WORK INSTRUCTION: Whenever a line carries the word "more", pull it out of the entries.

Structured page parsing data:
========================================
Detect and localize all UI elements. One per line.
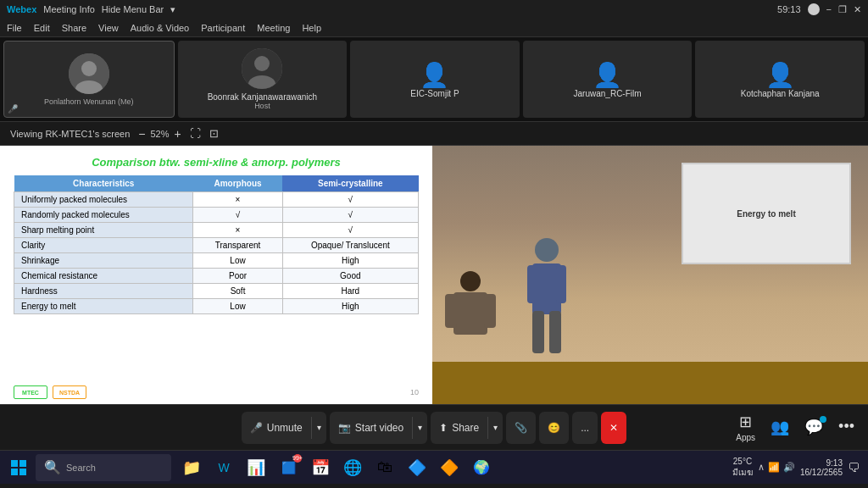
- share-label: Share: [452, 422, 479, 434]
- table-row: ShrinkageLowHigh: [14, 253, 419, 269]
- svg-rect-11: [549, 311, 561, 353]
- participant-strip: 🎤 Ponlathorn Wenunan (Me) Boonrak Kanjan…: [0, 37, 868, 122]
- slide-logos: MTEC NSTDA: [14, 385, 86, 399]
- svg-rect-9: [556, 265, 566, 303]
- more-options-button[interactable]: •••: [833, 414, 860, 441]
- menu-file[interactable]: File: [7, 23, 22, 33]
- share-main[interactable]: ⬆ Share: [431, 417, 488, 439]
- screen-text: Energy to melt: [733, 206, 798, 222]
- svg-point-6: [535, 238, 559, 262]
- more-button[interactable]: ...: [572, 412, 598, 444]
- taskbar-files-icon[interactable]: 📁: [176, 452, 207, 483]
- top-bar-left: Webex Meeting Info Hide Menu Bar ▾: [7, 4, 175, 15]
- start-video-main[interactable]: 📷 Start video: [330, 417, 413, 439]
- taskbar-app1-icon[interactable]: 🔷: [402, 452, 432, 483]
- webex-logo: Webex: [7, 4, 36, 14]
- taskbar-clock[interactable]: 9:13 16/12/2565: [800, 458, 843, 477]
- zoom-in-button[interactable]: +: [175, 127, 181, 141]
- taskbar-edge-icon[interactable]: 🌐: [337, 452, 368, 483]
- unmute-button-group[interactable]: 🎤 Unmute ▾: [242, 412, 326, 444]
- close-btn[interactable]: ✕: [854, 4, 861, 15]
- participant-tile-p4[interactable]: 👤 Kotchaphan Kanjana: [695, 41, 865, 118]
- table-cell-1: Poor: [193, 269, 282, 284]
- share-button-group[interactable]: ⬆ Share ▾: [431, 412, 503, 444]
- table-row: HardnessSoftHard: [14, 284, 419, 299]
- table-cell-1: Soft: [193, 284, 282, 299]
- svg-rect-14: [445, 294, 457, 328]
- svg-rect-10: [532, 311, 544, 353]
- unmute-arrow[interactable]: ▾: [312, 418, 326, 437]
- svg-point-1: [81, 61, 97, 76]
- top-bar-right: 59:13 − ❐ ✕: [777, 3, 861, 15]
- hide-menu-bar-btn[interactable]: Hide Menu Bar: [102, 4, 164, 14]
- pip-button[interactable]: ⊡: [209, 127, 219, 140]
- slide-title: Comparison btw. semi-xline & amorp. poly…: [14, 156, 419, 169]
- sys-tray-icons: ∧ 📶 🔊: [758, 462, 795, 473]
- participant-tile-self[interactable]: 🎤 Ponlathorn Wenunan (Me): [3, 41, 175, 118]
- meeting-info-btn[interactable]: Meeting Info: [43, 4, 95, 14]
- more-icon: ...: [581, 422, 589, 434]
- taskbar-store-icon[interactable]: 🛍: [370, 452, 400, 483]
- start-video-arrow[interactable]: ▾: [413, 418, 427, 437]
- participant-tile-p2[interactable]: 👤 EIC-Somjit P: [350, 41, 520, 118]
- search-text: Search: [66, 463, 96, 473]
- participants-button[interactable]: 👥: [765, 414, 794, 441]
- taskbar-chrome-icon[interactable]: 🌍: [466, 452, 497, 483]
- table-row: Randomly packed molecules√√: [14, 208, 419, 223]
- taskbar-apps-icon[interactable]: 📊: [241, 452, 271, 483]
- notification-center-icon[interactable]: 🗨: [848, 461, 860, 474]
- taskbar-badge-icon[interactable]: 🟦99+: [273, 452, 303, 483]
- menu-share[interactable]: Share: [62, 23, 86, 33]
- unmute-main[interactable]: 🎤 Unmute: [242, 417, 312, 439]
- menu-participant[interactable]: Participant: [201, 23, 245, 33]
- restore-btn[interactable]: ❐: [838, 4, 847, 15]
- slide-panel: Comparison btw. semi-xline & amorp. poly…: [0, 146, 432, 404]
- chat-button[interactable]: 💬: [799, 414, 828, 441]
- mic-off-icon: 🎤: [8, 104, 18, 114]
- start-video-button-group[interactable]: 📷 Start video ▾: [330, 412, 427, 444]
- table-cell-0: Randomly packed molecules: [14, 208, 193, 223]
- presenter-figure: [517, 235, 576, 362]
- svg-rect-19: [19, 469, 26, 475]
- svg-rect-8: [527, 265, 537, 303]
- svg-rect-16: [11, 460, 18, 467]
- mic-icon: 🎤: [250, 422, 263, 434]
- table-cell-2: Hard: [282, 284, 418, 299]
- col-header-semi-crystalline: Semi-crystalline: [282, 175, 418, 192]
- taskbar-app2-icon[interactable]: 🔶: [434, 452, 465, 483]
- clock-time: 9:13: [800, 458, 843, 468]
- menu-view[interactable]: View: [98, 23, 119, 33]
- video-panel: Energy to melt: [432, 146, 868, 404]
- participants-icon: 👥: [771, 418, 789, 436]
- menu-help[interactable]: Help: [302, 23, 321, 33]
- minimize-btn[interactable]: −: [826, 4, 832, 14]
- search-box[interactable]: 🔍 Search: [36, 454, 171, 481]
- table-cell-1: Low: [193, 299, 282, 314]
- table-cell-0: Chemical resistance: [14, 269, 193, 284]
- fullscreen-button[interactable]: ⛶: [190, 127, 201, 140]
- tray-chevron-icon[interactable]: ∧: [758, 462, 765, 473]
- taskbar-webex-icon[interactable]: W: [209, 452, 239, 483]
- start-button[interactable]: [3, 452, 34, 483]
- end-call-button[interactable]: ✕: [601, 412, 626, 444]
- apps-button[interactable]: ⊞ Apps: [731, 409, 760, 446]
- emoji-button[interactable]: 😊: [539, 412, 569, 444]
- menu-meeting[interactable]: Meeting: [257, 23, 290, 33]
- table-cell-2: High: [282, 299, 418, 314]
- apps-label: Apps: [736, 433, 755, 442]
- attach-button[interactable]: 📎: [506, 412, 536, 444]
- participant-tile-p1[interactable]: Boonrak Kanjanawarawanich Host: [178, 41, 348, 118]
- main-content: Comparison btw. semi-xline & amorp. poly…: [0, 146, 868, 404]
- timer-display: 59:13: [777, 4, 801, 14]
- table-cell-2: Good: [282, 269, 418, 284]
- search-icon: 🔍: [44, 459, 61, 475]
- participant-tile-p3[interactable]: 👤 Jaruwan_RC-Film: [523, 41, 693, 118]
- table-cell-1: ×: [193, 223, 282, 238]
- menu-edit[interactable]: Edit: [34, 23, 50, 33]
- share-arrow[interactable]: ▾: [488, 418, 503, 437]
- zoom-out-button[interactable]: −: [138, 127, 145, 141]
- taskbar-calendar-icon[interactable]: 📅: [305, 452, 336, 483]
- menu-audio-video[interactable]: Audio & Video: [131, 23, 190, 33]
- taskbar-icons: 📁 W 📊 🟦99+ 📅 🌐 🛍 🔷 🔶 🌍: [176, 452, 731, 483]
- avatar-self: [69, 53, 109, 94]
========================================
WRITTEN RESPONSE:
- more-options-button[interactable]: •••: [833, 414, 860, 441]
- more-button[interactable]: ...: [572, 412, 598, 444]
- more-icon: ...: [581, 422, 589, 434]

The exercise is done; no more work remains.